← Back
AI2 publishes Nature paper on retrieval-augmented model for scientific literature synthesis with verifiable citations
· modelreleaseopen-sourceapi · allenai.org ↗

Reliable Scientific Synthesis with Verifiable Citations

Keeping up with scientific publishing is challenging for researchers, and general-purpose AI systems have struggled with a critical requirement: reliable grounding in peer-reviewed literature. While language models can generate plausible summaries, they often cite irrelevant work or fabricate sources entirely—a problem known as hallucination that undermines trust in AI-assisted research.

OpenScholar: Building on Retrieval-Augmented Generation

AI2 and University of Washington researchers addressed this challenge by developing OpenScholar, an open-source model specifically designed for scientific literature synthesis.
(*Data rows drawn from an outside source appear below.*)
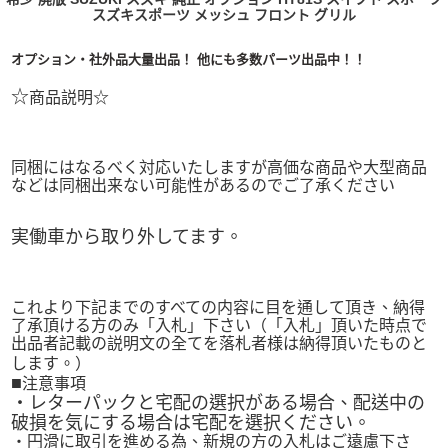
スズキスポーツ メッシュ フロント グリル
オプション・社外品大量出品！ 他にも多数パーツ出品中！！
☆
商品説明☆
同梱にはなるべく対応いたしますが高価な商品や大型商品
などは同梱出来ない可能性があるのでご了承ください
実働車から取り外してます。
これより下記までのすべての内容に目を通して頂き、納得
了承頂ける方のみ「入札」下さい（「入札」頂いた時点で
出品者記載の説明文の全てを落札者様は納得頂いたものと
します。）
■
注意事項
・レターパックと宅配の選択がある場合、配送中の
破損を気にする場合は宅配を選択ください。
・円滑に取引を進める為、新規の方の入札はご遠慮下さ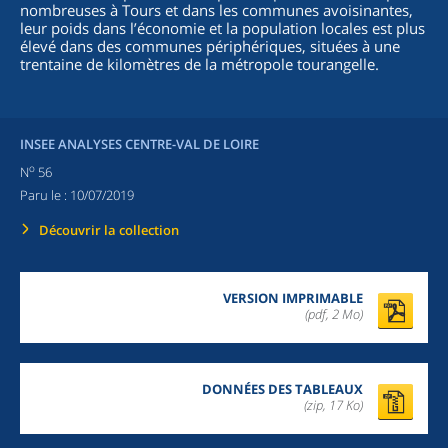
nombreuses à Tours et dans les communes avoisinantes,
leur poids dans l’économie et la population locales est plus
élevé dans des communes périphériques, situées à une
trentaine de kilomètres de la métropole tourangelle.
INSEE ANALYSES CENTRE-VAL DE LOIRE
o
N
56
Paru le :
10/07/2019
Découvrir la collection
VERSION IMPRIMABLE
(pdf, 2 Mo)
DONNÉES DES TABLEAUX
(zip,
17 Ko
)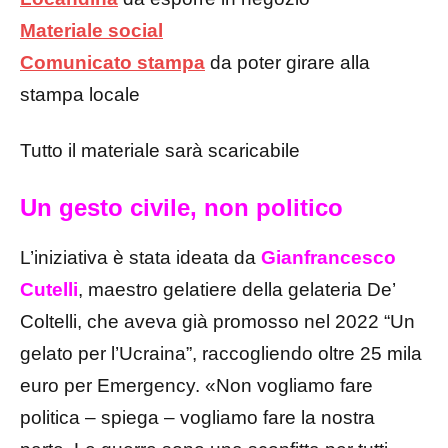
Materiale social
Comunicato stampa
da poter girare alla
stampa locale
Tutto il materiale sarà scaricabile
Un gesto civile, non politico
L’iniziativa è stata ideata da
Gianfrancesco
Cutelli
, maestro gelatiere della gelateria De’
Coltelli, che aveva già promosso nel 2022 “Un
gelato per l’Ucraina”, raccogliendo oltre 25 mila
euro per Emergency. «Non vogliamo fare
politica – spiega – vogliamo fare la nostra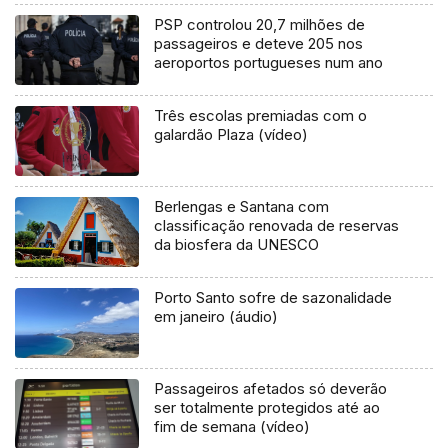
PSP controlou 20,7 milhões de
passageiros e deteve 205 nos
aeroportos portugueses num ano
Três escolas premiadas com o
galardão Plaza (vídeo)
Berlengas e Santana com
classificação renovada de reservas
da biosfera da UNESCO
Porto Santo sofre de sazonalidade
em janeiro (áudio)
Passageiros afetados só deverão
ser totalmente protegidos até ao
fim de semana (vídeo)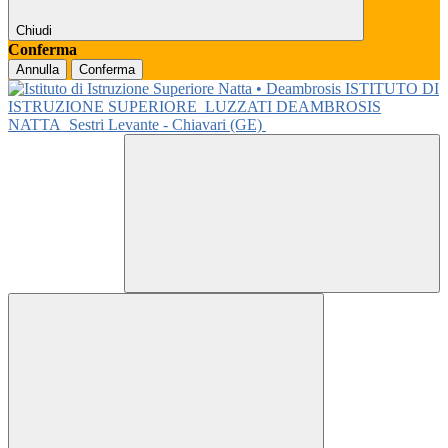
Chiudi
Conferma
Annulla
Conferma
ISTITUTO DI
ISTRUZIONE SUPERIORE
LUZZATI DEAMBROSIS
NATTA
Sestri Levante - Chiavari (GE)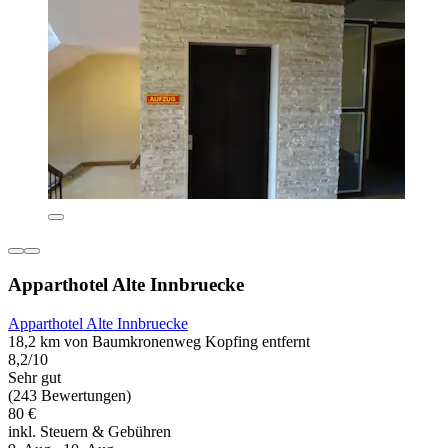
Apparthotel Alte Innbruecke
Apparthotel Alte Innbruecke
18,2 km von Baumkronenweg Kopfing entfernt
8,2/10
Sehr gut
(243 Bewertungen)
80 €
inkl. Steuern & Gebühren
The system combines a model trained on scientific synthesis tasks with retrieval-augmented generation (RAG), allowing it to:

  • Search a corpus of 45 million open-access scientific papers
  • Incorporate relevant papers—including recent publications—into its responses
  • Provide verifiable citations for claims made in synthesized literature reviews
  • Leverage a full-text snippet index made available through the Semantic Scholar API

Supporting Resources and Benchmarking

To support evaluation of scientific synthesis systems, the researchers created ScholarQABench, the first large-scale multi-domain benchmark for evaluating citation quality and scientific answer generation. The computer science portion (ScholarQA-CS) evolved into ScholarQA-CS2, which is now part of AstaBench.

All research artifacts—including model checkpoints, the retrieval index, training data, and a public demo—are freely available. This research has already influenced downstream work, including the ScholarQA feature now in Asta and the expanded multi-step search capabilities in Deep Research Tulu (DR Tulu).

What This Means for Research Workflows

By showing that careful retrieval, ranking, and citation handling can substantially improve trustworthiness in scientific contexts, this work provides a foundation for AI systems that "show their work" rather than simply sounding convincing. Researchers can now inspect, validate, and extend these open-source tools for their own domains.